A Nutcracker Ballet by Any Other Name
Staff | December 12, 2014 | CommentThe joy of experiencing the Nutcracker Ballet for the very first time starts with the raising of the curtain on the Stahlbaum home on Christmas Eve, a large and grand house with the most beautiful tree imaginable.
The audience hears the sounds of the Tchiakovsky Nutcracker Suite rise from the orchestra pit.
They see the dancers, both young and older, come on stage in merriment; not yet knowing of the adventure story that will unfold for young Clara at the stroke of midnight. All thanks to Uncle Drosselmeyer and his magical Nutcracker.
Happily, there is still time to get tickets to a performance of The Nutcracker this holiday season!
Starting TONIGHT, (December 12th), at Ulster Performing Arts Center (UPAC) in Kingston, the Catskill Ballet Theatre will be performing this holiday classic with noted professional dancers through December 14th.
Meanwhile, the Bardavon in Poughkeepsie will play host to The Nutcracker with Dancers from the NYC Ballet and the New Paltz School of Ballet, Saturday, December 13th and Sunday, December 14th.
Starting December 18 and running until the 21st, the Sugar Loaf Performing Arts Orchestra collaborates with the Artisan Dance Company to bring Tchaikovsky’s masterpiece to Sugar Loaf Performing Arts Center in Sugar Loaf for the first time.
The other great joys of seeing The Nutcracker is to witness many interpretations of this iconic ballet.

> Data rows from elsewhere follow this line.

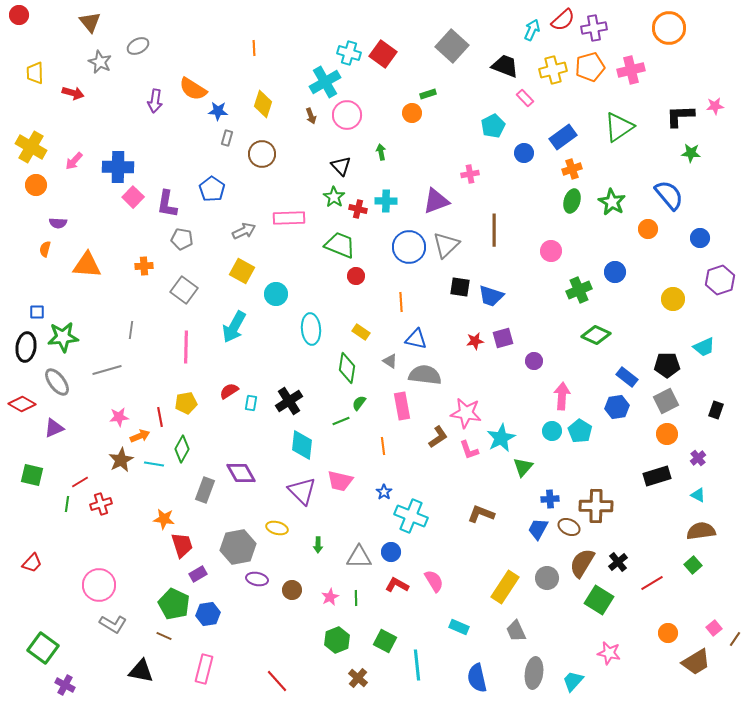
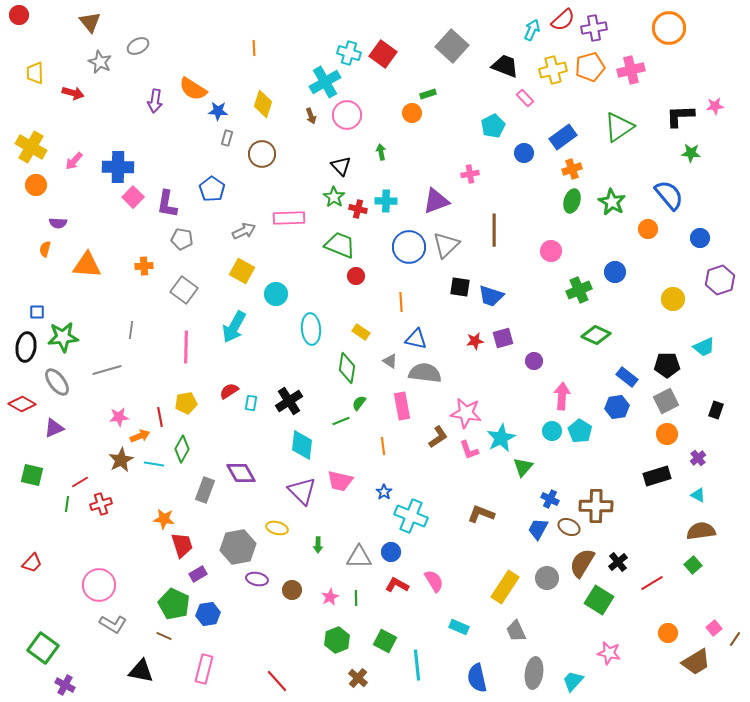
gray semicircle at (425, 375): moved 2 px up
blue cross at (550, 499): rotated 30 degrees clockwise
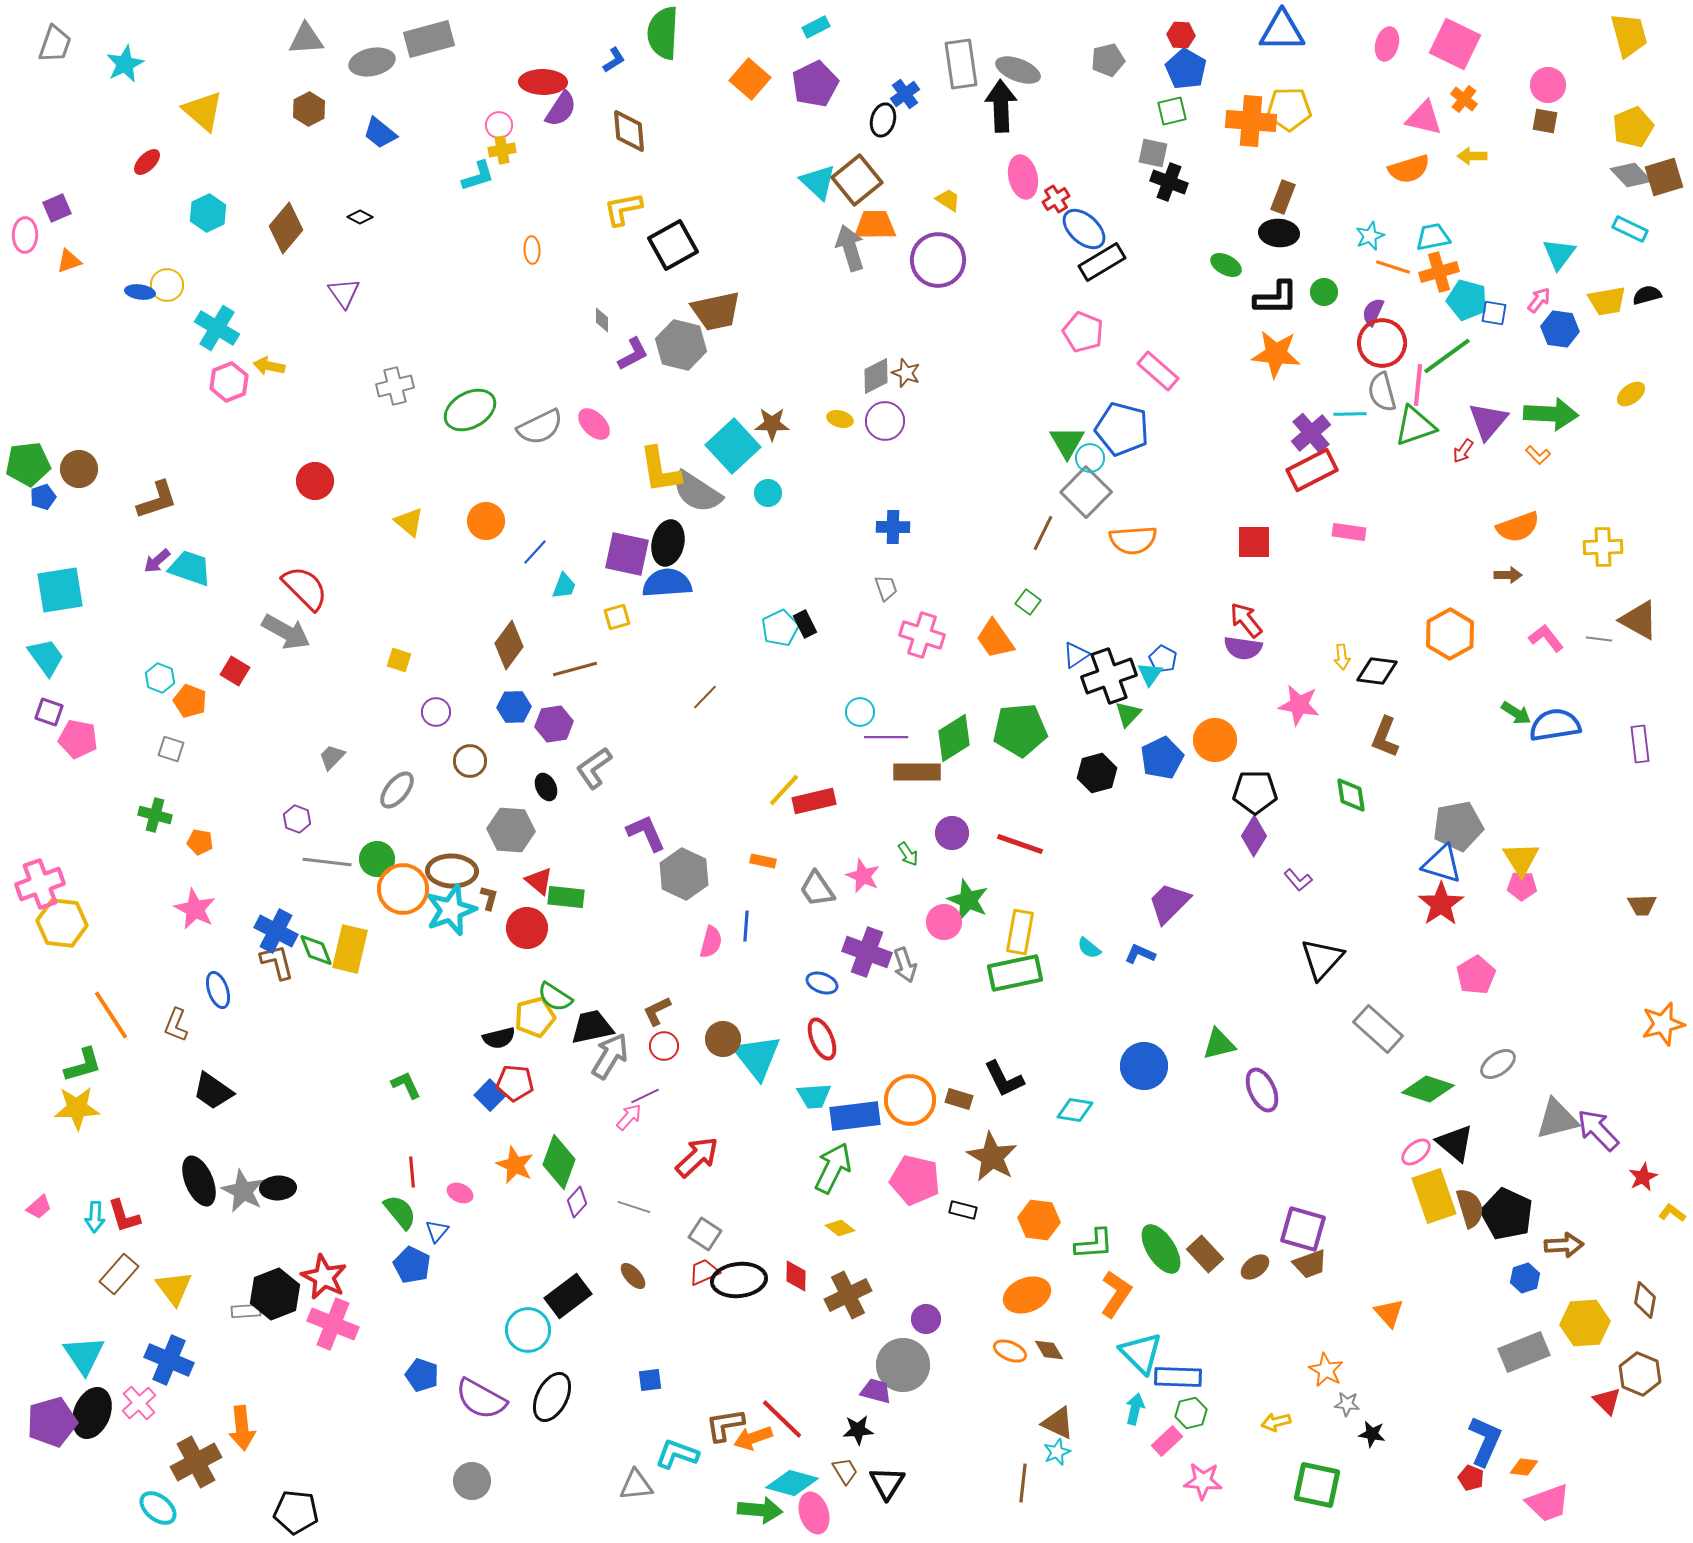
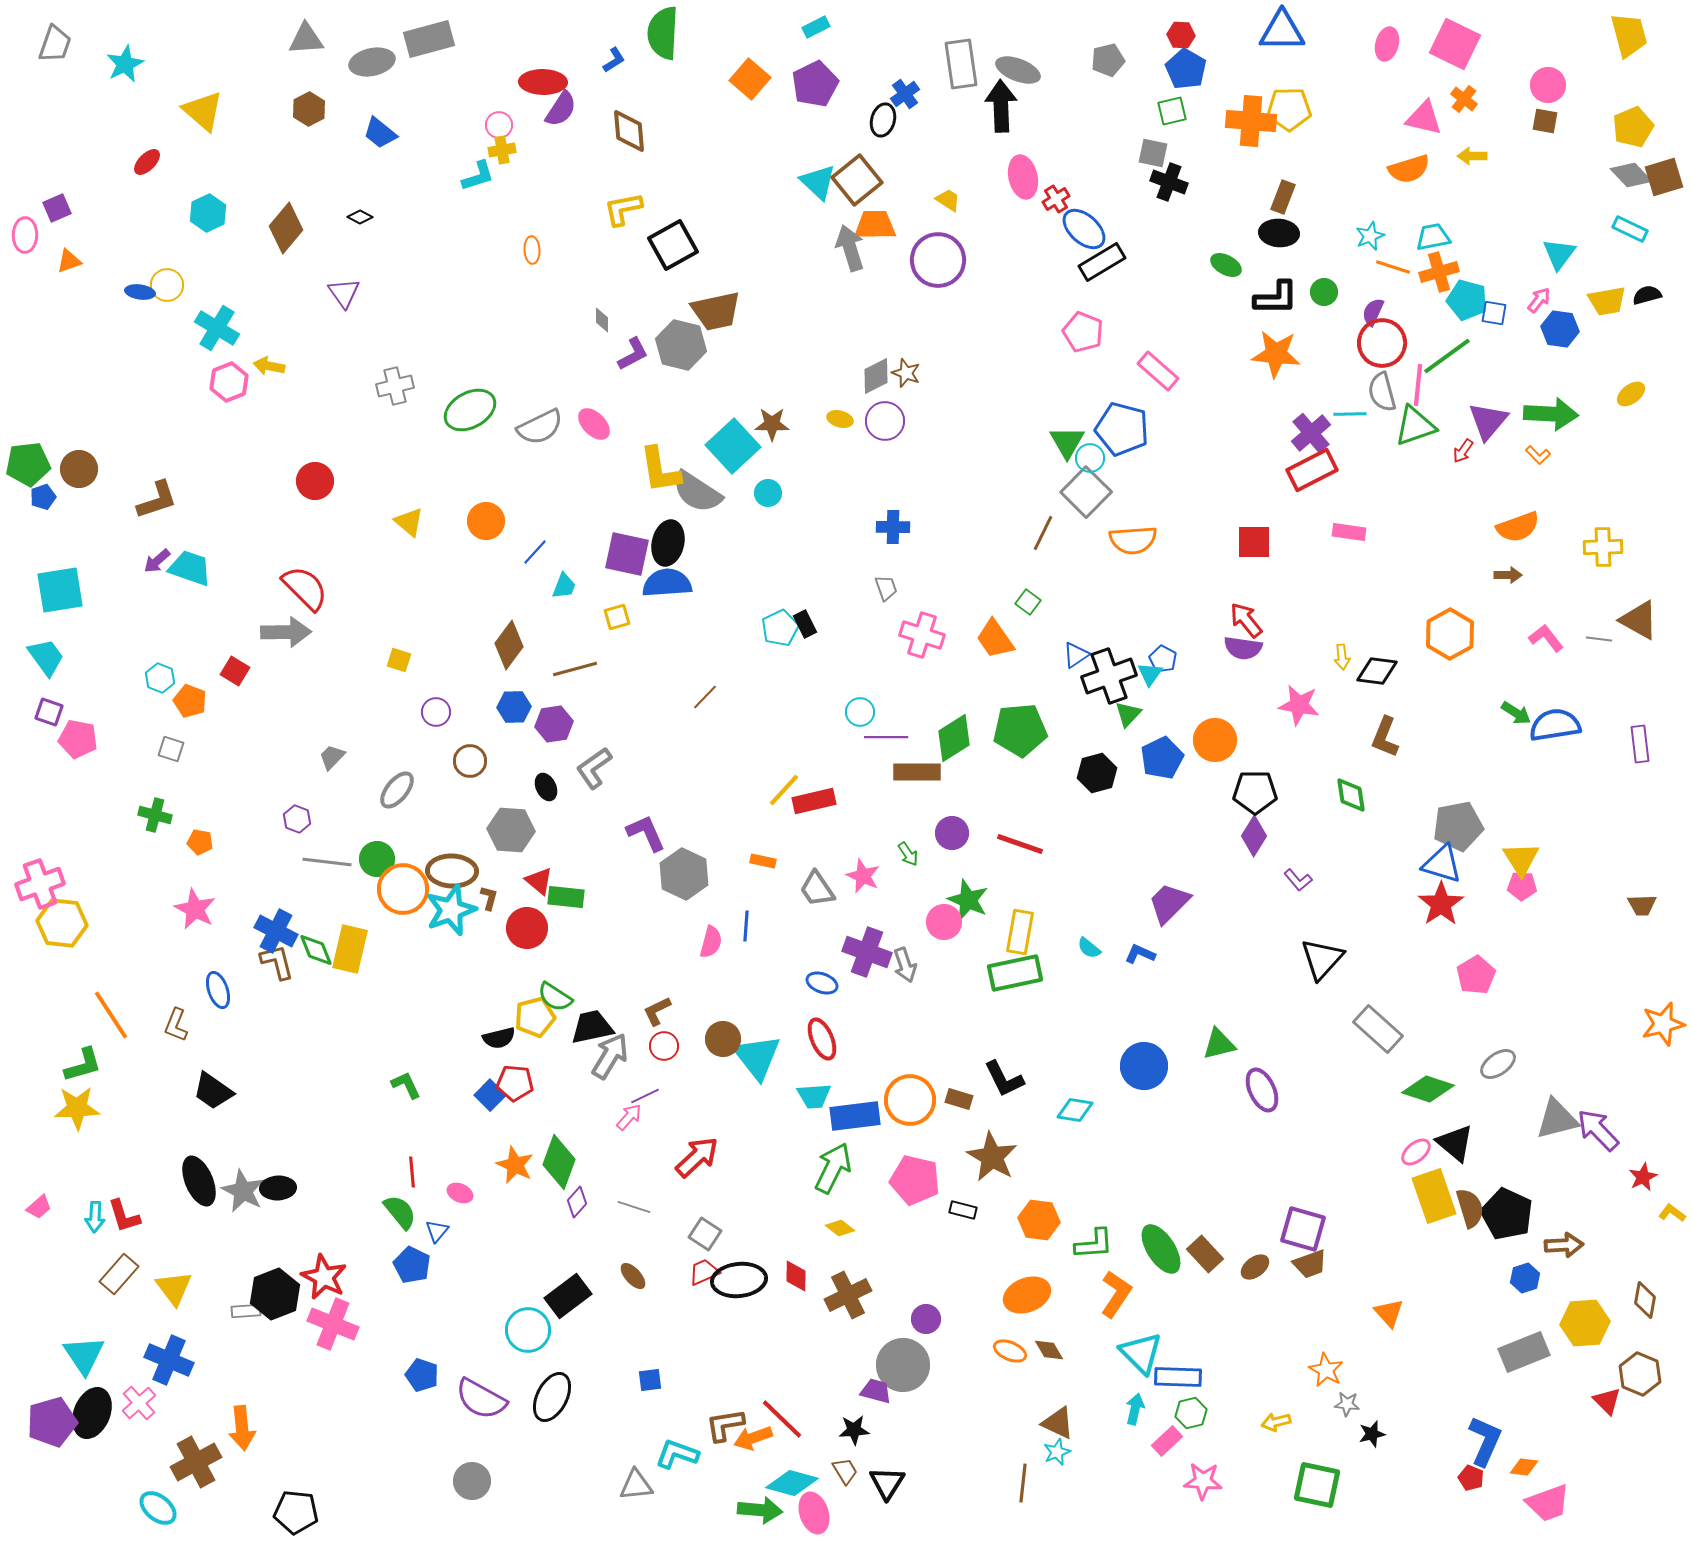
gray arrow at (286, 632): rotated 30 degrees counterclockwise
black star at (858, 1430): moved 4 px left
black star at (1372, 1434): rotated 24 degrees counterclockwise
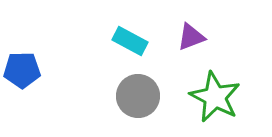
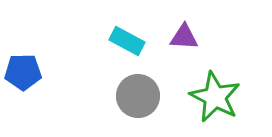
purple triangle: moved 7 px left; rotated 24 degrees clockwise
cyan rectangle: moved 3 px left
blue pentagon: moved 1 px right, 2 px down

The Colonial Nutcracker, an annual holiday favorite, presented by Dance Theater in Westchester, is offering a matinee performance on Saturday, December 20th at the Paramount Hudson Valley in Peekskill. This full-length production, is set in Colonial Yorktown during the American Revolution, and is a narrated ballet sure to delight all who attend.
For those with a certain, shall we say, sense of humor, they’ll likely prefer the slapstick wit and merry interpretation of The Nutcracker by The Bang Group in Nut/Cracked. Staged at the Richard Fisher Center at Bard in Annandale-on-Hudson, Saturday, December 20th and Sunday, December 21st, Nut/Cracked “has delighted audiences for more than a decade. It takes its inspiration from all corners of the dance canon, from tap riffs to en pointe ballet, by way of bubble wrap, disco, and Chinese take-out noodles.”
So many choices and they’re all here in the Hudson Valley!